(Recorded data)
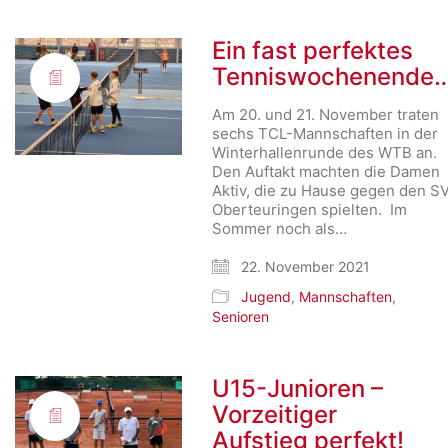
Ein fast perfektes
Tenniswochenende
Am 20. und 21. November traten
sechs TCL-Mannschaften in der
Winterhallenrunde des WTB an.
Den Auftakt machten die Damen
Aktiv, die zu Hause gegen den S
Oberteuringen spielten. Im
Sommer noch als…
22. November 2021
Jugend
,
Mannschaften
,
Senioren
U15-Junioren –
Vorzeitiger
Aufstieg perfekt!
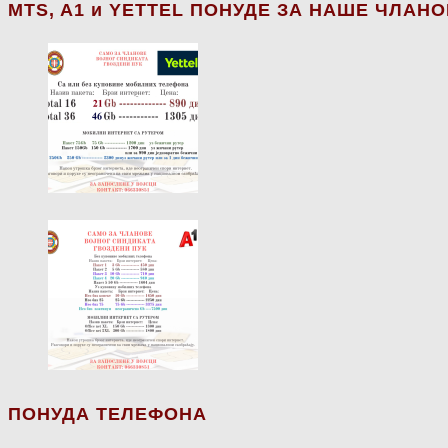
МТS, A1 и YETTEL ПОНУДЕ ЗА НАШЕ ЧЛАН
ПОНУДА ТЕЛЕФОНА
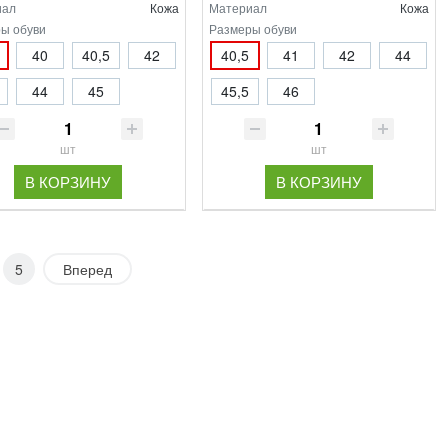
иал
Кожа
Материал
Кожа
ы обуви
Размеры обуви
40
40,5
42
40,5
41
42
44
44
45
45,5
46
шт
шт
В КОРЗИНУ
В КОРЗИНУ
5
Вперед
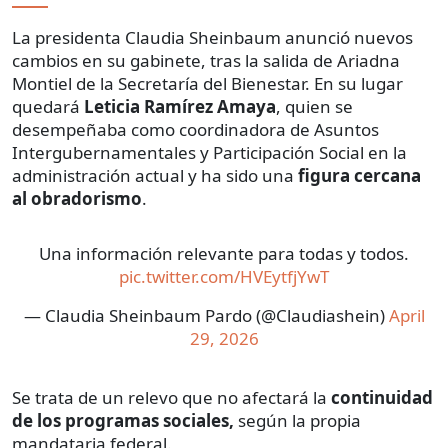
La presidenta Claudia Sheinbaum anunció nuevos
cambios en su gabinete, tras la salida de Ariadna
Montiel de la Secretaría del Bienestar. En su lugar
quedará
Leticia Ramírez Amaya
, quien se
desempeñaba como coordinadora de Asuntos
Intergubernamentales y Participación Social en la
administración actual y ha sido una
figura cercana
al obradorismo
.
Una información relevante para todas y todos.
pic.twitter.com/HVEytfjYwT
— Claudia Sheinbaum Pardo (@Claudiashein)
April
29, 2026
Se trata de un relevo que no afectará la
continuidad
de los programas sociales,
según la propia
mandataria federal.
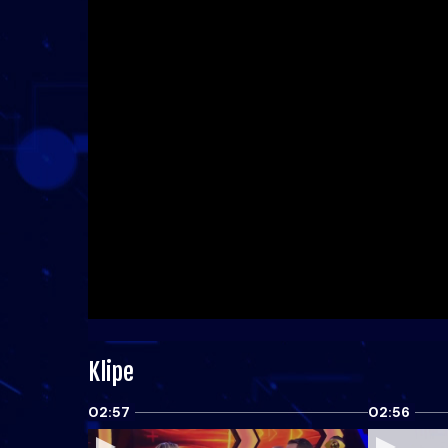
Klipe
02:57
02:56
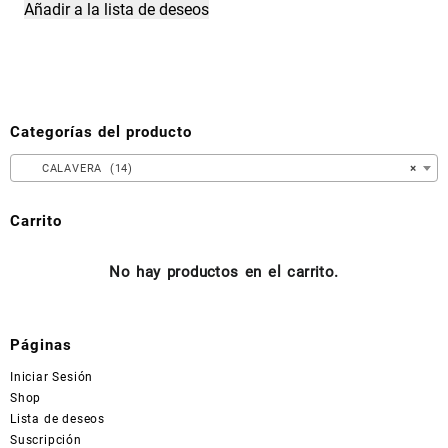
Añadir a la lista de deseos
Categorías del producto
CALAVERA (14)
×
Carrito
No hay productos en el carrito.
Páginas
Iniciar Sesión
Shop
Lista de deseos
Suscripción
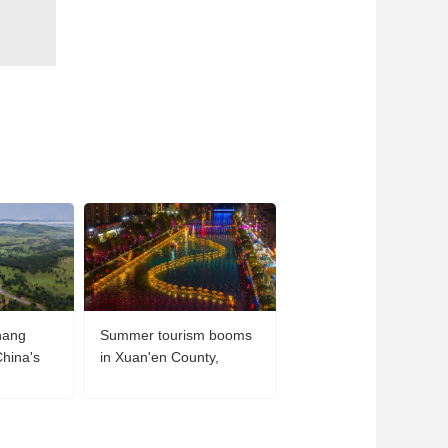
藝術
汽車
數智
5G
産業+
時尚
天氣
才藝
網展
央央好物
hang
Summer tourism booms
Chongqing Zoo takes
China's
in Xuan'en County,
various measures to co
China's Hubei
animals off during
summer heat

*Task instructions:*
The result should be a word-for-word restatement of all the data, without images.

*Solution to the exercise:*
Ein fast perfektes
Tenniswochenende
Am 20. und 21. November traten
sechs TCL-Mannschaften in der
Winterhallenrunde des WTB an.
Den Auftakt machten die Damen
Aktiv, die zu Hause gegen den S
Oberteuringen spielten. Im
Sommer noch als…
22. November 2021
Jugend
,
Mannschaften
,
Senioren
U15-Junioren –
Vorzeitiger
Aufstieg perfekt!
МТS, A1 и YETTEL ПОНУДЕ ЗА НАШЕ ЧЛАН
ПОНУДА ТЕЛЕФОНА
иал
Кожа
Материал
Кожа
ы обуви
Размеры обуви
40
40,5
42
40,5
41
42
44
44
45
45,5
46
шт
шт
В КОРЗИНУ
В КОРЗИНУ
5
Вперед
La presidenta Claudia Sheinbaum anunció nuevos
cambios en su gabinete, tras la salida de Ariadna
Montiel de la Secretaría del Bienestar. En su lugar
quedará
Leticia Ramírez Amaya
, quien se
desempeñaba como coordinadora de Asuntos
Intergubernamentales y Participación Social en la
administración actual y ha sido una
figura cercana
al obradorismo
.
Una información relevante para todas y todos.
pic.twitter.com/HVEytfjYwT
— Claudia Sheinbaum Pardo (@Claudiashein)
April
29, 2026
Se trata de un relevo que no afectará la
continuidad
de los programas sociales,
según la propia
mandataria federal.
Klipe
02:57
02:56
Añadir a la lista de deseos
Categorías del producto
CALAVERA (14)
×
Carrito
No hay productos en el carrito.
Páginas
Iniciar Sesión
Shop
Lista de deseos
Suscripción
藝術
汽車
數智
5G
産業+
時尚
天氣
才藝
網展
央央好物
hang
Summer tourism booms
Chongqing Zoo takes
China's
in Xuan'en County,
various measures to co
China's Hubei
animals off during
summer heat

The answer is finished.